And when she and her husband take the family out (in their 12-passenger van) they get a lot of attention.
"Sometimes people can't even comment. They just stare," she says. "Others just count, with their finger, out loud, as we pass by."
How does she -- and other moms of eight or more children -- get it all done? It all comes down to organization. And Costco, iCal, date nights at home and laundry-folding parties.
A Team Approach
Elizabeth Foss, 44, who lives in the suburbs of Washington D.C., homeschools most of her nine children, ages 1, 3, 7, 9, 11, 13, 15, 17 and 21, and works from home as a writer and blogger. Her husband travels for work, but staying connected is key to making it all work, she says.
"We text each other all day long and check in frequently by phone," she tells ParentDish. "The strength of this family depends very much upon the strength of our relationship and we both know it and work very hard to respect that."
Michele Rusden, 43, of Philadelphia, a full-time Avon representative and mother of eight, ages 7 to 21, agrees.
"Managing to keep my business thriving and their social lives in order can be a challenge," she says. "But we are able to keep things positive, due to our team efforts, and both my husband and I have a thriving business life, and the children have full lives, too.
Cummings says every year is a learning year.
"You meet the challenges and learn," she says. "It's not a talent, it's a blessing."
"The Calendar is Key"
"iCal is the only way I know where I am and where I'm supposed to be," Foss says.
And Rusden agrees that a calendar is a must-have.
"I have a big calendar where I write everything down -- appointments, dates, reminders, everything," she tells ParentDish.
Most of the moms we talked to simply don't use baby-sitters. (Do you know a teenager who could handle eight-plus children at once?

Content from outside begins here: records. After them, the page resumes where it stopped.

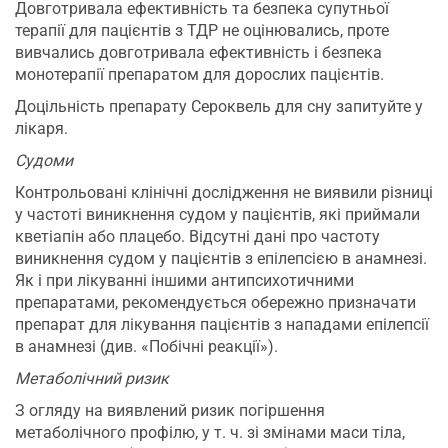
Довготривала ефективність та безпека супутньої
терапії для пацієнтів з ТДР не оцінювались, проте
вивчались довготривала ефективність і безпека
монотерапії препаратом для дорослих пацієнтів.
Доцільність препарату Сероквель для сну запитуйте у
лікаря.
Судоми
Контрольовані клінічні дослідження не виявили різниці
у частоті виникнення судом у пацієнтів, які приймали
кветіапін або плацебо. Відсутні дані про частоту
виникнення судом у пацієнтів з епілепсією в анамнезі.
Як і при лікуванні іншими антипсихотичними
препаратами, рекомендується обережно призначати
препарат для лікування пацієнтів з нападами епілепсії
в анамнезі (див. «Побічні реакції»).
Метаболічний ризик
З огляду на виявлений ризик погіршення
метаболічного профілю, у т. ч. зі змінами маси тіла,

And just imagine the hourly rate.). So couples make time for a lot of at-home dates, watching movies and eating together.
A Full -- and Clean Enough -- House
When you have so many children, keeping an immaculate house is nearly impossible.
"Keeping the house clean is like shoveling snow in a blizzard," Foss says.
And Gabriella San Severino, 49, of Myerstown, Penn., a mother of nine children ages 6 to 26, says, "I'll never get caught up. And I'm OK with that now."
Topping the list of consuming chores? Laundry.
"Laundry is utterly ridiculous," says Foss, who does four loads a day. Cummings does two a day, and if either woman gets behind, and the piles grow out of control, both call in the troops for some group folding. Cummings puts on a movie and everyone watches and folds, while Foss' sons only get to watch basketball on TV if they fold while doing so.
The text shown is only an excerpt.